Encuentro a mamá sentada en la sala con la pierna elevada en el sofá, una bolsa de chícharos congelados sobre su pierna derecha y una bandeja de salchichas congeladas en el pie. Dilly está en el sillón individual, con las manos abiertas sobre las orillas de los descansabrazos, como si acabara de darle terapia. Trae el cabello rubio, que casi parece blanco, parado, como merengues sobre su cabeza.

—¿Q-qué pasa?

—Solo estamos meditando un poco —dice Dilly—. Ayuda con los niveles de dolor.

—¿Niveles de dolor?

—¿No escuchaste mi mensaje de voz? —pregunta.

Mamá está inhalando profundamente por la nariz y sollozando cada que exhala, pero está tiesa, como si le hubieran vertido concreto en las articulaciones.

—Sí… bueno, no, no completo, era un maldito podcast, Dilly. Ya dime qué pasó.

—Ay, Noelle. —Mamá abre los ojos y me mira, como un cachorrito regañado—. Me caí.

El corazón se me va a las nalgas.

—¿Te caíste? ¿Dónde te caíste?

Mamá comienza a llorar y esconde la cara entre sus manos. Las lágrimas le corren entre los dedos.
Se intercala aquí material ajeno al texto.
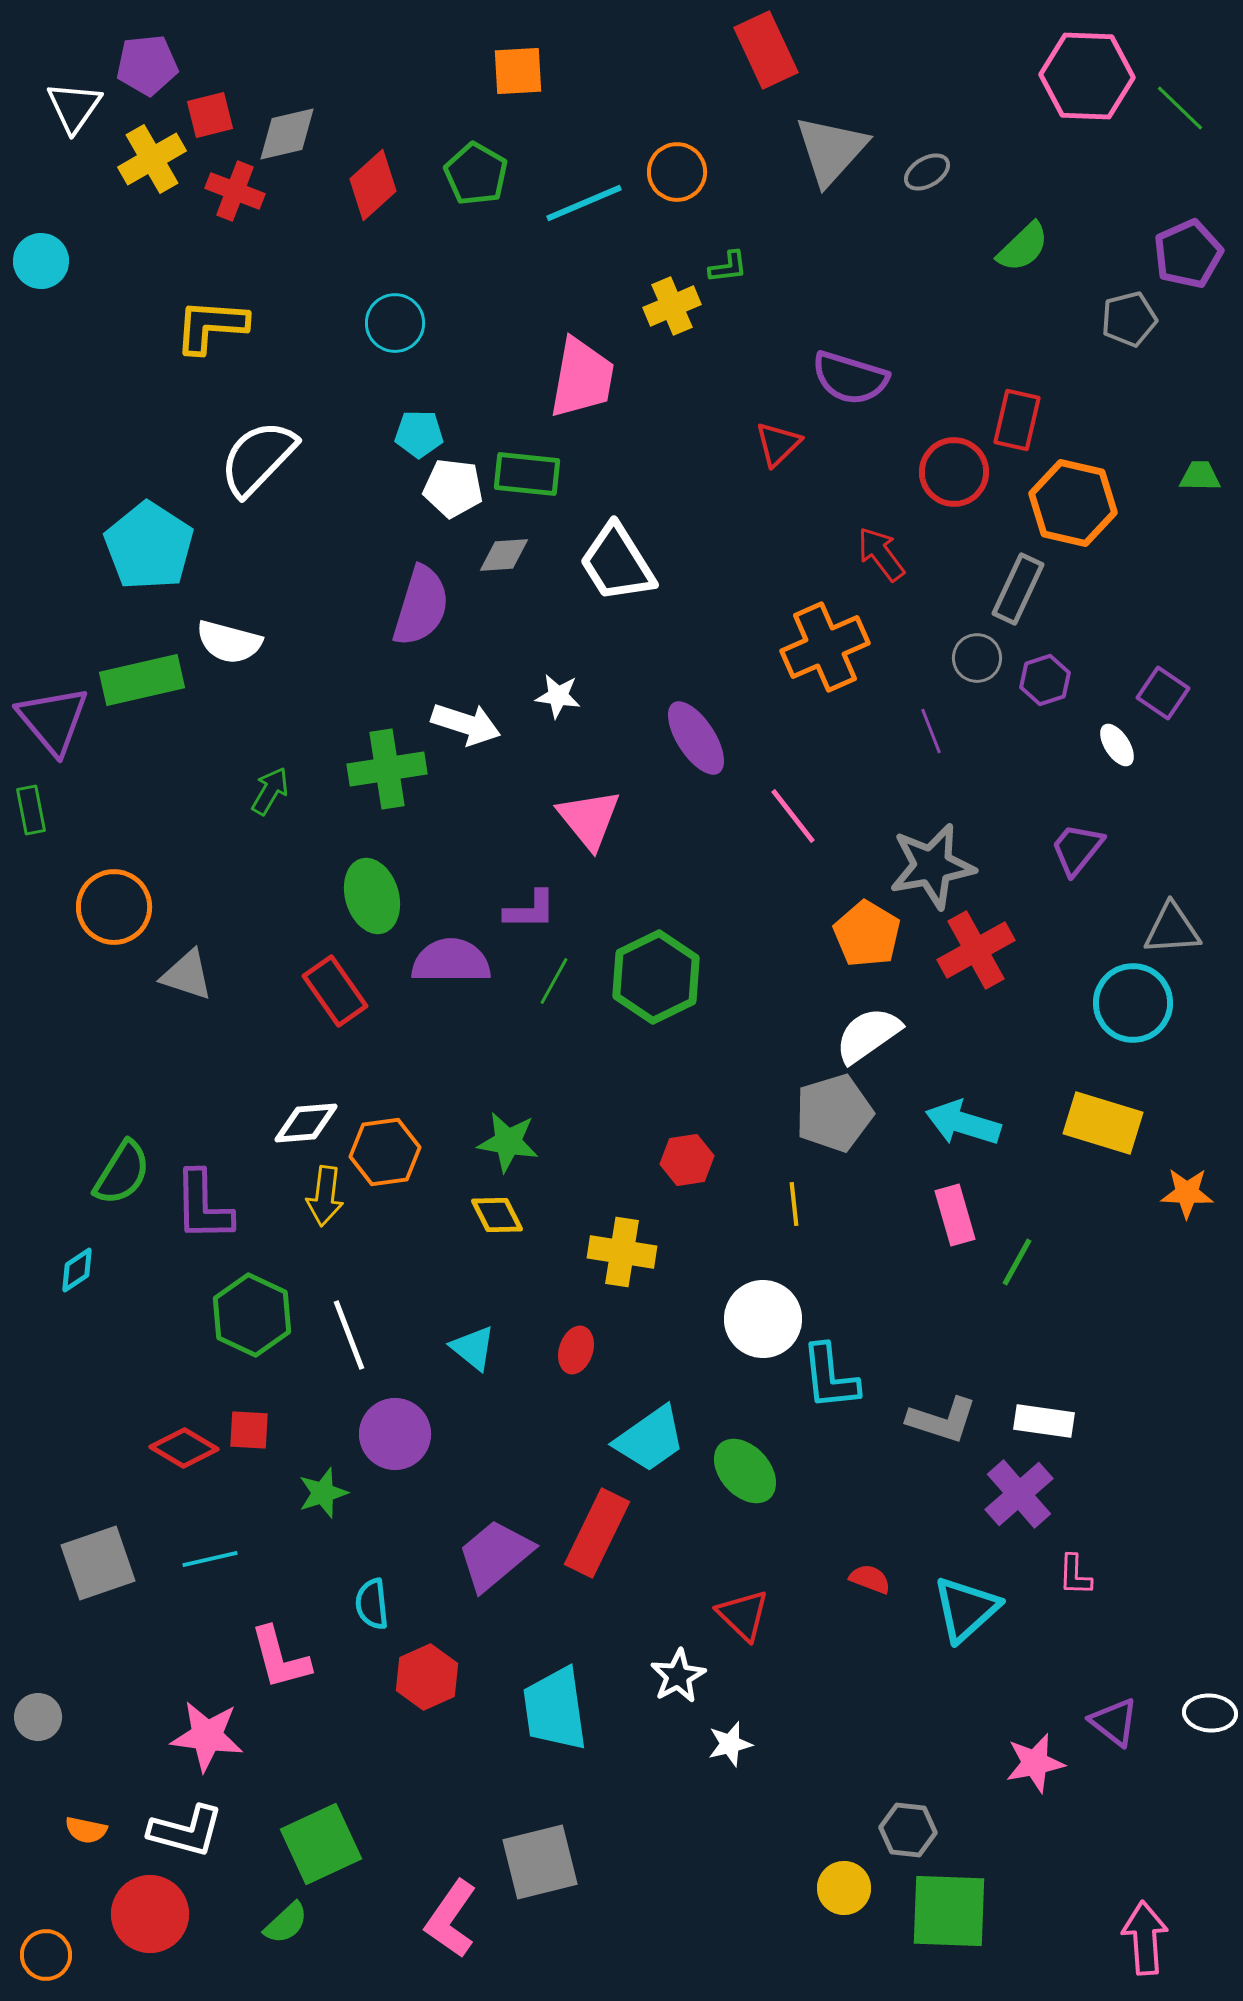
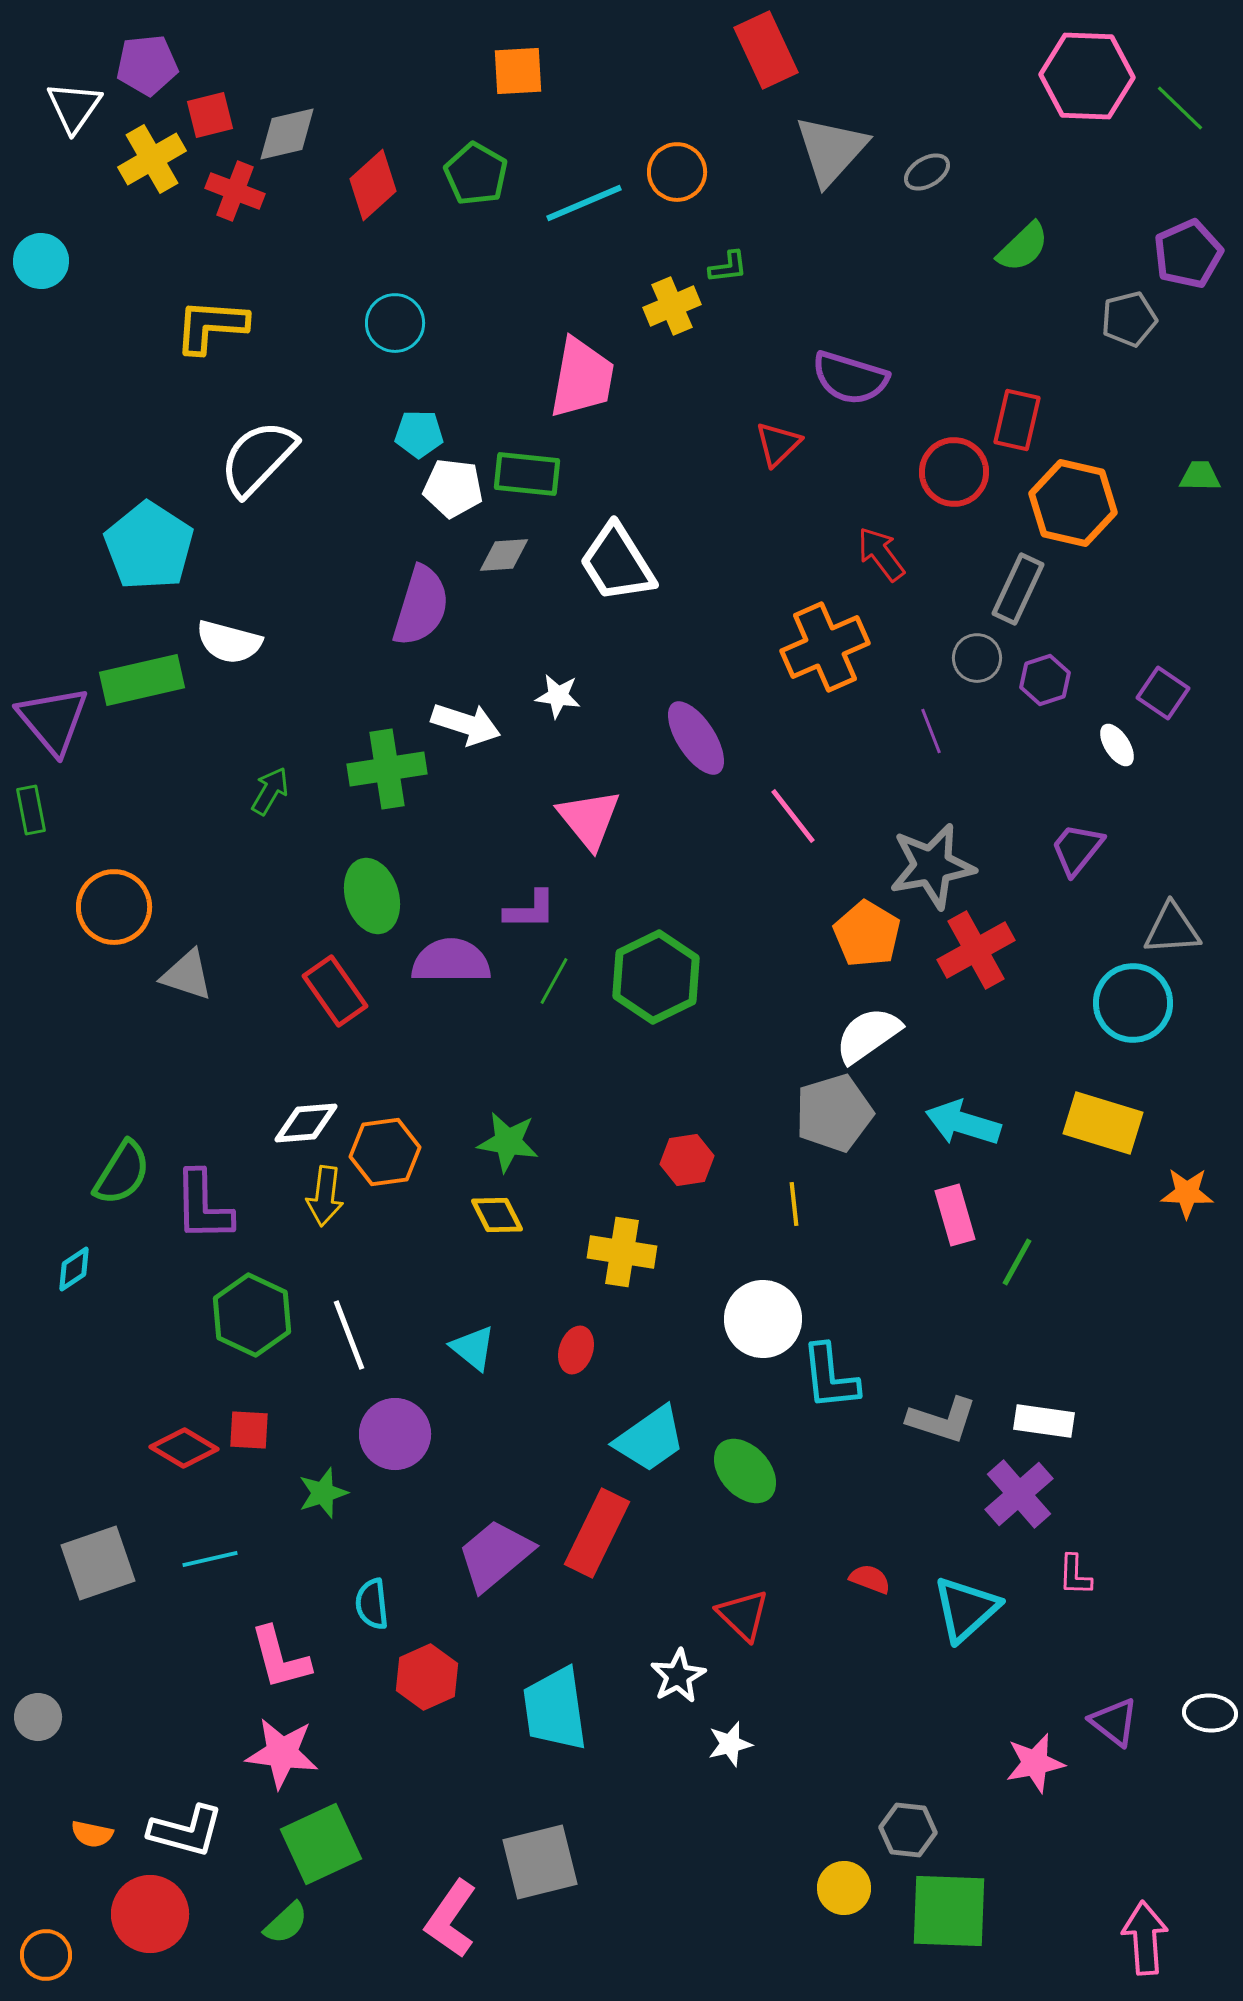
cyan diamond at (77, 1270): moved 3 px left, 1 px up
pink star at (207, 1736): moved 75 px right, 17 px down
orange semicircle at (86, 1830): moved 6 px right, 4 px down
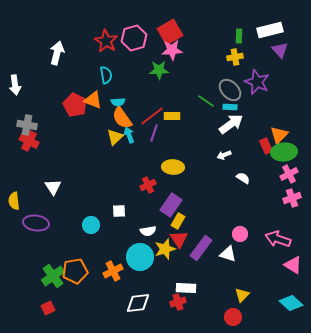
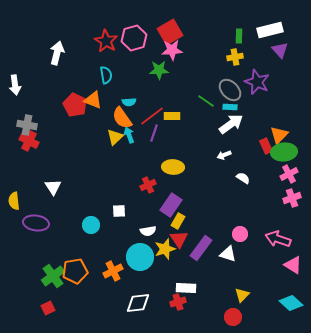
cyan semicircle at (118, 102): moved 11 px right
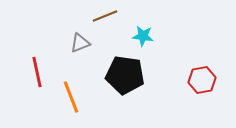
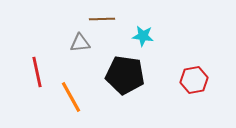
brown line: moved 3 px left, 3 px down; rotated 20 degrees clockwise
gray triangle: rotated 15 degrees clockwise
red hexagon: moved 8 px left
orange line: rotated 8 degrees counterclockwise
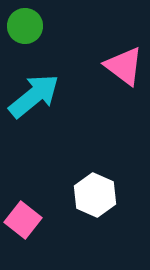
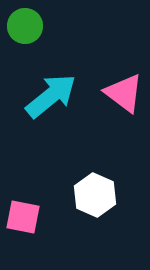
pink triangle: moved 27 px down
cyan arrow: moved 17 px right
pink square: moved 3 px up; rotated 27 degrees counterclockwise
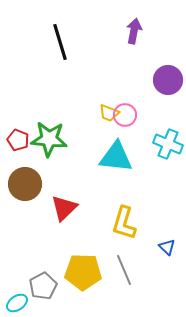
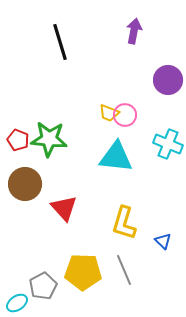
red triangle: rotated 28 degrees counterclockwise
blue triangle: moved 4 px left, 6 px up
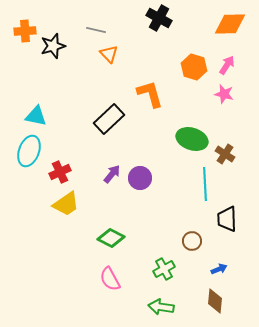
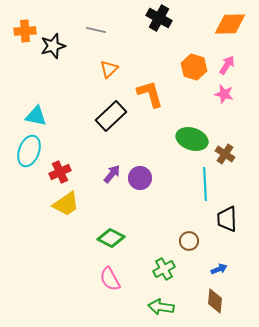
orange triangle: moved 15 px down; rotated 30 degrees clockwise
black rectangle: moved 2 px right, 3 px up
brown circle: moved 3 px left
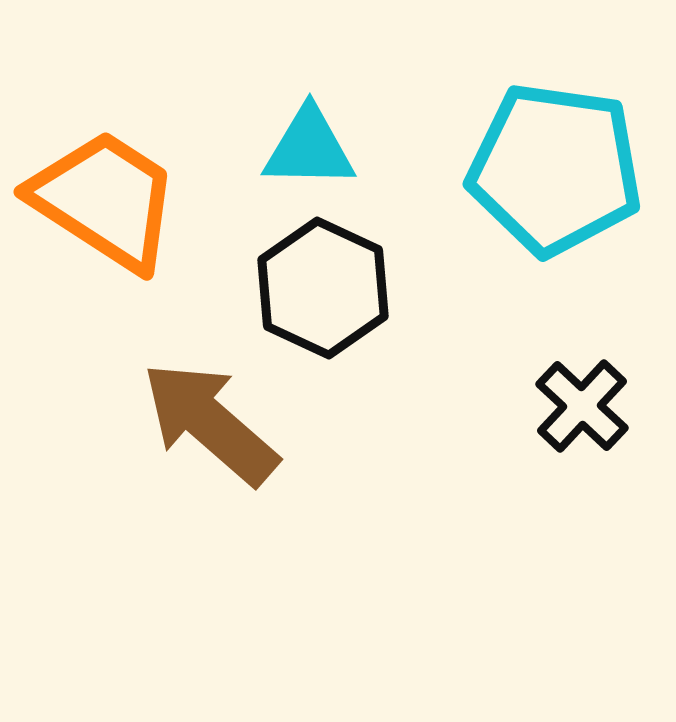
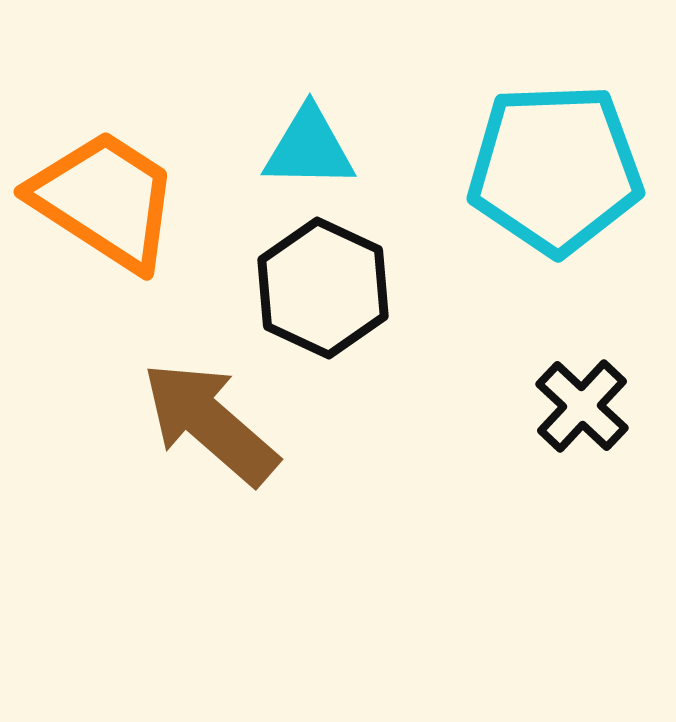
cyan pentagon: rotated 10 degrees counterclockwise
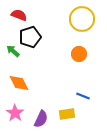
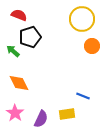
orange circle: moved 13 px right, 8 px up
—Me subí a la escalera —explica con voz temblorosa—. Quería subir al desván. Tengo muchos discos ahí arriba, tantas cosas que ya no uso, micrófonos y eso, y pensé…, bueno, Ian se la pasa hablando de eBay, y como la otra noche estábamos hablando de dinero, yo… —Se me aplasta el corazón, como si un puño lo estuviera apretando.

—Ay, mamá. ¿Por qué diablos intentaste subir una maldita escalera? Dilly, ¿dónde estabas?

—Estaba en la tina —dice, encogiéndose de hombros—. Viendo Gilmore Girls.

—Tuve suerte de no haberme caído por la escalera —continúa mamá—. Caí en el descanso. Pero se me atoró la pierna en un peldaño y… ay, Noelle, me duele muchísimo.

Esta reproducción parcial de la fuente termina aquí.